A second point related to the usage of quality indicators is their registration. Indeed, as the authors point out, an electronic registration system may enhance the implementation of sets of quality indicators. Various electronic applications are currently available, which commonly comprise a tool for regularly measuring and following disease activity in individual patients as well as a database for data processing and storage.34 Examples of such tools are METEOR (an acronym for measurement of efficacy of treatment in the “era of outcome” in rheumatology)35 and a tool called GoTreatIT.36 These tools by far do not include all the measures included in the proposed set of quality indicators, but could probably be modified in such a way that they would comprise a more concise set. By integration with an electronic medical record, the registration of quality indicators may not become a goal in itself.

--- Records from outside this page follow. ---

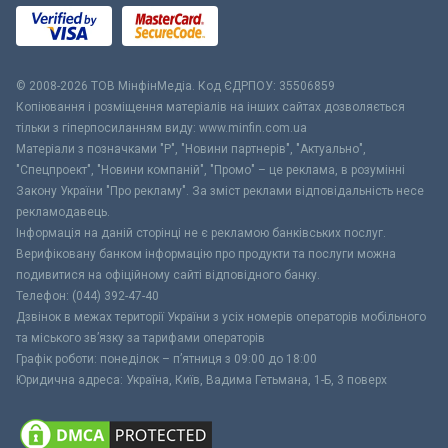
© 2008-2026 ТОВ МiнфiнМедiа. Код ЄДРПОУ: 35506859
Копіювання і розміщення матеріалів на інших сайтах дозволяється
тільки з гіперпосиланням виду: www.minfin.com.ua
Матеріали з позначками "Р", "Новини партнерів", "Актуально",
"Спецпроект", "Новини компаній", "Промо" – це реклама, в розумінні
Закону України "Про рекламу". За зміст реклами відповідальність несе
рекламодавець.
Інформація на даній сторінці не є рекламою банківських послуг.
Верифіковану банком інформацію про продукти та послуги можна
подивитися на офіційному сайті відповідного банку.
Телефон: (044) 392-47-40
Дзвінок в межах території України з усіх номерів операторів мобільного
та міського зв’язку за тарифами операторів
Графік роботи: понеділок – п’ятниця з 09:00 до 18:00
Юридична адреса: Україна, Київ, Вадима Гетьмана, 1-Б, 3 поверх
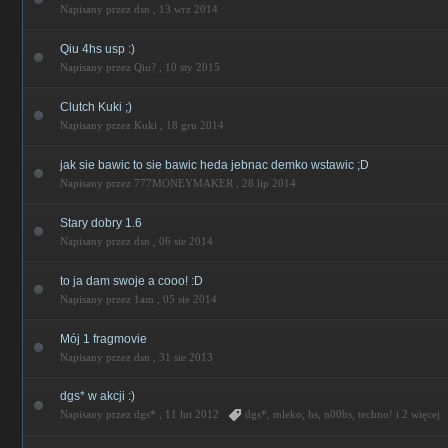
Napisany przez dsn ,
13 wrz 2014
Qiu 4hs usp :)
Napisany przez Qiu? ,
10 sty 2015
Clutch Kuki ;)
Napisany przez Kuki ,
18 gru 2014
jak sie bawic to sie bawic heda jebnac demko wstawic ;D
Napisany przez 777MONEYMAKER ,
28 lip 2014
Stary dobry 1.6
Napisany przez dsn ,
06 sie 2014
to ja dam swoje a cooo! :D
Napisany przez 1am ,
05 sie 2014
Mój 1 fragmovie
Napisany przez dsn ,
31 sie 2013
dgs* w akcji :)
Napisany przez dgs* ,
11 lut 2012
dgs*
,
mleko
,
hs
,
n00bs
,
techno!
i 2 więcej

Apart from all these considerations pertaining specifically to quality indicators, it should be noted that these are just one of several other strategies to improve the quality of care. Examples of other methods include continuing medical education, making effective use of information technologies including, eg, computer-based decision aids, and the development of evidence-based guidelines and practice recommendations. Given the efforts put into the development of sets of quality indicators, evaluations of their added value with respect to improvement of the quality of arthritis care should be weighted against the costs of their development and implementation. For that purpose, systematic evaluations of their usage, effectiveness and the costs are very much needed.
In conclusion, developing and incorporating quality indicators is one of various methods to improve the quality of arthritis care. All of these require a redesign of care processes in the rheumatological practice, which we will undoubtedly witness over the coming decade.37 38
Competing interests None.
Provenance and Peer review Commissioned; externally peer reviewed.